At the VHA, there were 138,791 Veterans age ≥50 years old with at least one filled prescription for an oral or IV bisphosphonate or denosumab for fracture prevention during the study period without any exclusion criteria and who had at least one note from an orofacial specialist – making them eligible for NLP review. Among these Veterans, 46,408 had VHA continuous and comprehensive dental benefits and were included in the VHA cohort. Among Veterans aged ≥50 years old with at least one filled prescription for an oral or IV bisphosphonate for fracture prevention during the study period and with VHA continuous and comprehensive dental benefits, 96% had at least one note from an orofacial specialist that would qualify them for VHA cohort inclusion. In the VHA cohort, 47 MRONJ cases were identified by NLP. Of those Veterans with MRONJ, 5 individuals were only observable prior to October 1, 2015, and only contributed to the VHA ICD-9 cohort; 11 were observable only on or after October 1, 2015, and only contributed to the VHA ICD-10 cohort; 31 Veterans with MRONJ were observable across the ICD-9 and ICD-10 coding periods.

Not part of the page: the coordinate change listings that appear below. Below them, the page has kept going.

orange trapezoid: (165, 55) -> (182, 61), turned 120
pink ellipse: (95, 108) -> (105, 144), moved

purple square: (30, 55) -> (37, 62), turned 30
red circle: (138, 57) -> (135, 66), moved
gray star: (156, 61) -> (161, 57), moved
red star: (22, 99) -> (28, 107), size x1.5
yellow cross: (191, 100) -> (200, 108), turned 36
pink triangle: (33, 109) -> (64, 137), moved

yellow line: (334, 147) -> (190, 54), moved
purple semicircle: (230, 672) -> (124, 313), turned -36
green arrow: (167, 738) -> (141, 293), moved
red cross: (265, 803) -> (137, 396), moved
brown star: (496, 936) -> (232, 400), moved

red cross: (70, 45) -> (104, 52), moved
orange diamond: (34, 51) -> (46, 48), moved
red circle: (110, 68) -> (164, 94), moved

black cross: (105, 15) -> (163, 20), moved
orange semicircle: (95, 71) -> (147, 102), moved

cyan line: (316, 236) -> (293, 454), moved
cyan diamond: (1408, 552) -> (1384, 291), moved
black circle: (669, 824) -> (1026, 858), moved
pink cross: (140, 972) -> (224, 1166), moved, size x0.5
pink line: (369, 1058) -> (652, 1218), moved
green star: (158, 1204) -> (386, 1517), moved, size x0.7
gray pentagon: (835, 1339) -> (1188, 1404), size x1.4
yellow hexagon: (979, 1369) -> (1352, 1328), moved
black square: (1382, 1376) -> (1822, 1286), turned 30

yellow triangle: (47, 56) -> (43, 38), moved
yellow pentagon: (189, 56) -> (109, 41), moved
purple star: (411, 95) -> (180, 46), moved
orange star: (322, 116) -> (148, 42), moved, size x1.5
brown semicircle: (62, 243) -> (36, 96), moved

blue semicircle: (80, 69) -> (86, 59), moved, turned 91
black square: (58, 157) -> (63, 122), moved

In sum, there were 36 Veterans with MRONJ and 34,701 Veterans without MRONJ in the VHA ICD-9 cohort; there were 42 Veterans with MRONJ and 34,831 Veterans without MRONJ in the VHA ICD-10 cohort.

At HP, 4,625 patients age ≥50 years old with at least one prescription for an oral or IV bisphosphonate or denosumab had HP dental insurance and were included in the HP cohort. Among these HP cohort members, 10 patients (0.22%) had one or more encounters with one or more candidate ICD diagnosis code and were identified by clinician EMR review as having MRONJ.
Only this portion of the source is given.